Task directions |
From the entries below, please output exactly the lines starting at the one containing "Como converter OTT to MOBI em" and ending at the one containing "месяц. Команда считает, что", both included.

(Records from a dataset)

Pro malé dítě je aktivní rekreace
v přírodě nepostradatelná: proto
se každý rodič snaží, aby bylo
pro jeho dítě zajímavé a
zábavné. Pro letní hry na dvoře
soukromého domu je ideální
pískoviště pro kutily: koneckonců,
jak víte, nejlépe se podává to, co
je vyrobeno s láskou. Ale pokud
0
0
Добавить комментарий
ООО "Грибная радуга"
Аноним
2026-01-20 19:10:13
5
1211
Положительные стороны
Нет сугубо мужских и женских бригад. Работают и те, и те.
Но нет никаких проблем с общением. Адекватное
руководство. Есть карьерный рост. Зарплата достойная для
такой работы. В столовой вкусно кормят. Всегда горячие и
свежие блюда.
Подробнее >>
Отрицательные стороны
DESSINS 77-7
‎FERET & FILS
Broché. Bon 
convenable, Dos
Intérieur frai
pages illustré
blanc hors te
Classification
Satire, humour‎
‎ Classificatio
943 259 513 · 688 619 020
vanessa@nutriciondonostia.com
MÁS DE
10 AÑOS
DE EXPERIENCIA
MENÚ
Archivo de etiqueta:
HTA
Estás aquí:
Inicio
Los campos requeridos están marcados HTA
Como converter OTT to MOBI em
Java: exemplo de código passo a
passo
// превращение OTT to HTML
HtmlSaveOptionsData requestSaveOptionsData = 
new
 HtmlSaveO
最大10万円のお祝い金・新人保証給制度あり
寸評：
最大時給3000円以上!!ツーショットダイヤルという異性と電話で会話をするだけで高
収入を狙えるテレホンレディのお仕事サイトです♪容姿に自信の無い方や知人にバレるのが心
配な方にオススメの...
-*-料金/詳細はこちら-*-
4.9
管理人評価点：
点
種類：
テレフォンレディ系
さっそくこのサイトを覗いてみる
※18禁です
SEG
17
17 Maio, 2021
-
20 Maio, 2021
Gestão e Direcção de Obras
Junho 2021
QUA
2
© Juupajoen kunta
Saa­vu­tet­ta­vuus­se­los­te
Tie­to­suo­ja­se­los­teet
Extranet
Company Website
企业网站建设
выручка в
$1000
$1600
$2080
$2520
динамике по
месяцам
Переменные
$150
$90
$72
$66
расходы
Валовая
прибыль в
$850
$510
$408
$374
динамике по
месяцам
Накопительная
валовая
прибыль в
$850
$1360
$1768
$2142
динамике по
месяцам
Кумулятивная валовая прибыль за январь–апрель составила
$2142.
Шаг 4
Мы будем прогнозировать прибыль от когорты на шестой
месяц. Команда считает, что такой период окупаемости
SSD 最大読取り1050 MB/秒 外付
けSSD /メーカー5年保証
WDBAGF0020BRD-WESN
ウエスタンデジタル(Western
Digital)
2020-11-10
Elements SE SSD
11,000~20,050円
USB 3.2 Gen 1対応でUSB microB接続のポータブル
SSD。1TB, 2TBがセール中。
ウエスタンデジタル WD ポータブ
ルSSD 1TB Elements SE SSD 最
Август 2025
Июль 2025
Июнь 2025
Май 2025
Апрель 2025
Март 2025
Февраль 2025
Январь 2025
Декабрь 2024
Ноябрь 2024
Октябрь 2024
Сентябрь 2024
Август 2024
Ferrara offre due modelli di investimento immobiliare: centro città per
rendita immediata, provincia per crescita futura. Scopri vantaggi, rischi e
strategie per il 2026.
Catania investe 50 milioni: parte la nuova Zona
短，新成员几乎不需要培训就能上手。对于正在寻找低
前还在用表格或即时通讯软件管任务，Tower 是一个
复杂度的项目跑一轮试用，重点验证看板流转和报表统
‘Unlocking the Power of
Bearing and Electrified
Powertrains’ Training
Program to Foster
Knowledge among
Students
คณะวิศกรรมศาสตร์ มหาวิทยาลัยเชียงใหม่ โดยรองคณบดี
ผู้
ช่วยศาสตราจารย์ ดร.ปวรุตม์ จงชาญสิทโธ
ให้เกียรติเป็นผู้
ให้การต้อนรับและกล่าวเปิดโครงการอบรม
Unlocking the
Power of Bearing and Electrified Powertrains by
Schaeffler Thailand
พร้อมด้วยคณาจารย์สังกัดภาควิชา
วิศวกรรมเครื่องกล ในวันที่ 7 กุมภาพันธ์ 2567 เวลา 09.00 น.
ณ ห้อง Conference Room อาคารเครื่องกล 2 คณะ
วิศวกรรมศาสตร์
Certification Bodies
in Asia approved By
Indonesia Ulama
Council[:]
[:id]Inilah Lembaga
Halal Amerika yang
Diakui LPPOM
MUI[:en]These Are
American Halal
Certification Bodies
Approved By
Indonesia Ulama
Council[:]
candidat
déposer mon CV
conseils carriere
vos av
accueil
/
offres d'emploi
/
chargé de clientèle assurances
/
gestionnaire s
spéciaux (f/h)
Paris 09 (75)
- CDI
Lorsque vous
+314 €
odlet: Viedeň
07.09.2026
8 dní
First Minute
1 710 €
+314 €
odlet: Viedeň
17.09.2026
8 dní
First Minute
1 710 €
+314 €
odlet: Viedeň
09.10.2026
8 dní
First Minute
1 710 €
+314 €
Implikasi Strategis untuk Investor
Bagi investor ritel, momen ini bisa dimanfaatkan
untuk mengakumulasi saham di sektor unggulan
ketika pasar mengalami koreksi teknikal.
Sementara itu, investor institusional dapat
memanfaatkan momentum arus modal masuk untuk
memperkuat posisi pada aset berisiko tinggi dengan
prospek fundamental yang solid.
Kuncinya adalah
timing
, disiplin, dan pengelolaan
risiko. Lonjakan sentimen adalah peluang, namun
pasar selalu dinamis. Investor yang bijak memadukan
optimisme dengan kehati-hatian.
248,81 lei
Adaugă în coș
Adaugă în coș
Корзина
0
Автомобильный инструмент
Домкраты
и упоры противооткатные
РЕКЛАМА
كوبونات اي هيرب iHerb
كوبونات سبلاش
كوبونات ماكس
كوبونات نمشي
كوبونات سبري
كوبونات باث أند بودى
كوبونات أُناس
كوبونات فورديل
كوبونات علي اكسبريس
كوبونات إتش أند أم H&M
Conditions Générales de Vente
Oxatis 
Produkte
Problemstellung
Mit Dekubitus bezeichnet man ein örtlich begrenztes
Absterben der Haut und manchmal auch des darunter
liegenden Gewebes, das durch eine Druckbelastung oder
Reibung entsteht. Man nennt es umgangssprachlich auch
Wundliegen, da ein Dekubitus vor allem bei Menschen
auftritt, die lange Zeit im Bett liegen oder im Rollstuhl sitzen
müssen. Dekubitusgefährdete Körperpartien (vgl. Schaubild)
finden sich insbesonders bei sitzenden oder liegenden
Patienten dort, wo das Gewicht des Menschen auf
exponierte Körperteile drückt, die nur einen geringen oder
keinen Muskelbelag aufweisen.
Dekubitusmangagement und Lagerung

Response box |
Como converter OTT to MOBI em
Java: exemplo de código passo a
passo
// превращение OTT to HTML
HtmlSaveOptionsData requestSaveOptionsData = 
new
 HtmlSaveO
最大10万円のお祝い金・新人保証給制度あり
寸評：
最大時給3000円以上!!ツーショットダイヤルという異性と電話で会話をするだけで高
収入を狙えるテレホンレディのお仕事サイトです♪容姿に自信の無い方や知人にバレるのが心
配な方にオススメの...
-*-料金/詳細はこちら-*-
4.9
管理人評価点：
点
種類：
テレフォンレディ系
さっそくこのサイトを覗いてみる
※18禁です
SEG
17
17 Maio, 2021
-
20 Maio, 2021
Gestão e Direcção de Obras
Junho 2021
QUA
2
© Juupajoen kunta
Saa­vu­tet­ta­vuus­se­los­te
Tie­to­suo­ja­se­los­teet
Extranet
Company Website
企业网站建设
выручка в
$1000
$1600
$2080
$2520
динамике по
месяцам
Переменные
$150
$90
$72
$66
расходы
Валовая
прибыль в
$850
$510
$408
$374
динамике по
месяцам
Накопительная
валовая
прибыль в
$850
$1360
$1768
$2142
динамике по
месяцам
Кумулятивная валовая прибыль за январь–апрель составила
$2142.
Шаг 4
Мы будем прогнозировать прибыль от когорты на шестой
месяц. Команда считает, что такой период окупаемости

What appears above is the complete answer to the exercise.